Sixth, we address potential concerns about sample size. While our study has fewer subjects than many laboratory studies (e.g., Logg et al., 2019), we have a high number of within-subject observations (3,667 across four weeks, averaging 44 per subject). Our power analysis, assuming an intraclass correlation coefficient of 0.05, conventional significance level (alpha = 0.05), statistical power (beta = 0.80), and medium effect size (delta = 0.5), indicates that 26 subjects (13 per group) would be sufficient to detect treatment effects. Our actual sample size substantially exceeds this threshold.
Discussion
In light of the rapid development and implementation of Generative AI tools, our study offers timely insight into the psychology of digitalization, particularly in an educational setting.
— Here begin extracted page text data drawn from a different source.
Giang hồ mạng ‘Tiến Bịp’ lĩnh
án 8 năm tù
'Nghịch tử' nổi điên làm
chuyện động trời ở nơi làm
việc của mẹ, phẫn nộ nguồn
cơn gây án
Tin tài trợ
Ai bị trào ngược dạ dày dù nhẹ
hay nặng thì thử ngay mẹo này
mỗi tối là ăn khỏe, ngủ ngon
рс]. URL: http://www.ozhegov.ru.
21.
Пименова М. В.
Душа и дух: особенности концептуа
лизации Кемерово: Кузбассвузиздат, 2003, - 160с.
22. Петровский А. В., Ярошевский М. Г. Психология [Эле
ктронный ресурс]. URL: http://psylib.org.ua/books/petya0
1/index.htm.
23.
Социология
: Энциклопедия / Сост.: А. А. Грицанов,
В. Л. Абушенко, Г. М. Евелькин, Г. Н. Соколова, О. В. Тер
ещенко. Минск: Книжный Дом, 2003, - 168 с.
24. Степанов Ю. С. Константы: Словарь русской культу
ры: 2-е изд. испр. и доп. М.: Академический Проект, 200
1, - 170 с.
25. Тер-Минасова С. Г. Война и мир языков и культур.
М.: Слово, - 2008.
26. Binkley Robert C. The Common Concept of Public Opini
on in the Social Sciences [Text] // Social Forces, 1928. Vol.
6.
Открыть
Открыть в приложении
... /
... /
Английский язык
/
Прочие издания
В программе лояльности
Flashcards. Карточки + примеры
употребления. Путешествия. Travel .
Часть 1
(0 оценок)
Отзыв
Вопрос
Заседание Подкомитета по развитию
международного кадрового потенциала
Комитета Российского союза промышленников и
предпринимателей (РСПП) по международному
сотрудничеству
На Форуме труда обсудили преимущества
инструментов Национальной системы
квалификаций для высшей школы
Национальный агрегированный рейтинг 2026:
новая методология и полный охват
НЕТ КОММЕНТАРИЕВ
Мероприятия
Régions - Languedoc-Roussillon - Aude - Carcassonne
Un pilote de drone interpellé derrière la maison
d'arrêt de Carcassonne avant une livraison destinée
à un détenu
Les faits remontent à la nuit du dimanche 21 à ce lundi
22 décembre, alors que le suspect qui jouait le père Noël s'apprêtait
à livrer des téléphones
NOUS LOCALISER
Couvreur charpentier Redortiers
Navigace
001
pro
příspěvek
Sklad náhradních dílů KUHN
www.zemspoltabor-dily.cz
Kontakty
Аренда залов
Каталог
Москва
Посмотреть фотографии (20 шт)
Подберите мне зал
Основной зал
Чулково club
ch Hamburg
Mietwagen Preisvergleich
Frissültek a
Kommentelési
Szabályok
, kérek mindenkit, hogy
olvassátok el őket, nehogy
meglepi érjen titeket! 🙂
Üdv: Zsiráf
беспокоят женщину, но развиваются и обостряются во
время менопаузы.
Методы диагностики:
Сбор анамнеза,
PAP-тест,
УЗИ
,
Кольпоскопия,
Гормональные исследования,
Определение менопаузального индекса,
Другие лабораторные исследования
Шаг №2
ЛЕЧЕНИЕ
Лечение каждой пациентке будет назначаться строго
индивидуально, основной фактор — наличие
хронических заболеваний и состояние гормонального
While AI advisors in classroom settings are still atypical, with educators often hesitant to adopt these tools particularly for graded assignments, there is growing integration of AI into education. Platforms like Coursera and other e-learning environments are already using Generative AI agents to deliver personalized feedback tailored to students’ needs and capabilities. Understanding trust dynamics in these contexts is crucial for effective implementation.
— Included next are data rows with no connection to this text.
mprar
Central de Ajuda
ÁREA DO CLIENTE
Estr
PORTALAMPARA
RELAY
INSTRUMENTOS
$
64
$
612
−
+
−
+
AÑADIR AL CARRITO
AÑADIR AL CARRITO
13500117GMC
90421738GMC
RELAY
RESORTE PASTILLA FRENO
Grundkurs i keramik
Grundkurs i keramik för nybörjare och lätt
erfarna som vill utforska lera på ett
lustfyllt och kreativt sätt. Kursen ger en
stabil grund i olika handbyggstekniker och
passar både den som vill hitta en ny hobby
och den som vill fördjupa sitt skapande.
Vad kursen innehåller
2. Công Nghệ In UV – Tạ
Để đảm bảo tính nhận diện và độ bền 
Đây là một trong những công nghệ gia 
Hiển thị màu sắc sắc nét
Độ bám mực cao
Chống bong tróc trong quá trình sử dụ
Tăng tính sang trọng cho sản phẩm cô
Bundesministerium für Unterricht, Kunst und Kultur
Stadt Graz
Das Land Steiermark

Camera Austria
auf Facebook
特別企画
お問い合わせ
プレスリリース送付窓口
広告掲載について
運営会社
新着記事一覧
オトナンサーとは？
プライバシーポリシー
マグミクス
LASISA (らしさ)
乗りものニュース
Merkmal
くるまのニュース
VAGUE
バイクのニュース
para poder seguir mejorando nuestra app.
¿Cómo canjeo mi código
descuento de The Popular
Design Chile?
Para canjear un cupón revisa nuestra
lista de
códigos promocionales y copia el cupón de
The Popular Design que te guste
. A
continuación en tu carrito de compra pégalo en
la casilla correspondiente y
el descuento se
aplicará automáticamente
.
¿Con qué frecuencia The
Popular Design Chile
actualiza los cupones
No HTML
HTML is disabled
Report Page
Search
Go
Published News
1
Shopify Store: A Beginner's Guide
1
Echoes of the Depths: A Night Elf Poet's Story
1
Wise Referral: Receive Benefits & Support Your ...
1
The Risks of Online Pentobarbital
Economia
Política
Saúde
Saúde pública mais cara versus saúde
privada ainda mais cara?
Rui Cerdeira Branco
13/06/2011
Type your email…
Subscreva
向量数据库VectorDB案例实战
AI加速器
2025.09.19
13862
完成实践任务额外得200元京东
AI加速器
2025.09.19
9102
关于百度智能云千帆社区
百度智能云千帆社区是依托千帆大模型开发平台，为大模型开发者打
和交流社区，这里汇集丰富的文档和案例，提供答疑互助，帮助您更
We employ a randomized field experiment to explore how the availability of AI advice on digital platforms shapes trust. Our first set of results is consistent with recent laboratory findings on algorithm appreciation in real-world settings, thereby contributing to an understanding of digital adoption and trust dynamics. Furthermore, our analyses reveal that two key demographic variables—knowledge and gender— moderate trust in AI. This highlights the need to tailor AI educational tools to subject characteristics to significantly enhance their effectiveness and ultimately also adoption rates. A more personalized approach to AI could help balance the varying trust levels we observe across different user groups.
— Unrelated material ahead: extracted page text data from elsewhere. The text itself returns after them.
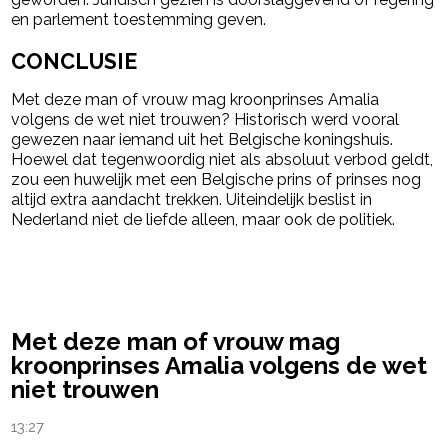
en parlement toestemming geven.
CONCLUSIE
Met deze man of vrouw mag kroonprinses Amalia
volgens de wet niet trouwen? Historisch werd vooral
gewezen naar iemand uit het Belgische koningshuis.
Hoewel dat tegenwoordig niet als absoluut verbod geldt,
zou een huwelijk met een Belgische prins of prinses nog
altijd extra aandacht trekken. Uiteindelijk beslist in
Nederland niet de liefde alleen, maar ook de politiek.
powered by
Met deze man of vrouw mag
kroonprinses Amalia volgens de wet
niet trouwen
13:27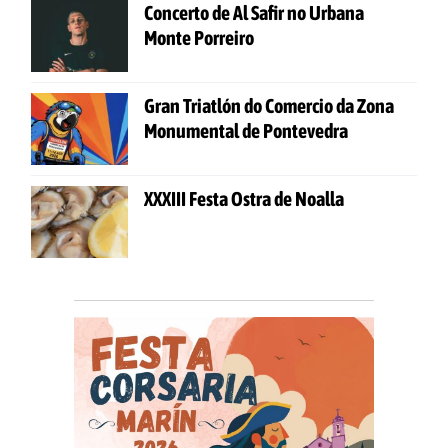
Concerto de Al Safir no Urbana
Monte Porreiro
Gran Triatlón do Comercio da Zona
Monumental de Pontevedra
XXXIII Festa Ostra de Noalla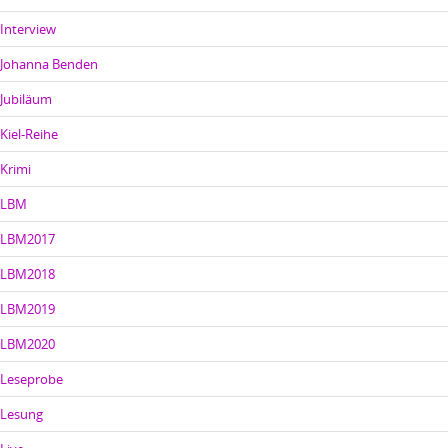
Interview
Johanna Benden
Jubiläum
Kiel-Reihe
Krimi
LBM
LBM2017
LBM2018
LBM2019
LBM2020
Leseprobe
Lesung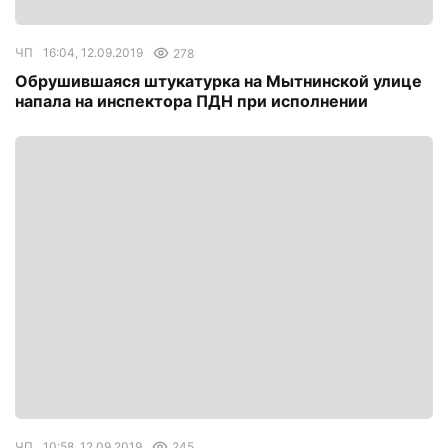
ЧП
16:04, 12.09.2019
278
Обрушившаяся штукатурка на Мытнинской улице
напала на инспектора ПДН при исполнении
ЧП
10:58, 12.09.2019
245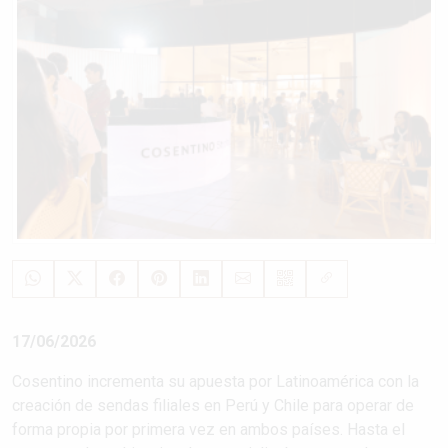
17/06/2026
Cosentino incrementa su apuesta por Latinoamérica con la
creación de sendas filiales en Perú y Chile para operar de
forma propia por primera vez en ambos países. Hasta el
We use a randomized field experiment for two reasons. First, a controlled field experiment typically provides higher external validity compared to online experiments while keeping internal validity largely comparable to a laboratory environment21. In our ‘one-shot’ experiment, subjects were randomly assigned to treatment or control groups, with no communication allowed during the test phase to avoid spillovers between groups. In our setting, subjects were unaware of the experiment and should therefore not be influenced by the perception of being in an experiment. Furthermore, subjects have a substantial incentive to perform the task voluntarily and seriously. Notably, we find significantly lower weight on advice in our setting compared to previous laboratory experiments (21% versus 75% in Bogert et al., 2021)8, suggesting that real-world stakes may produce more conservative advice-taking patterns. However, our results are in line with other studies in laboratory settings that typically report WOA between 20 and 40% (e.g., Yaniv 2004).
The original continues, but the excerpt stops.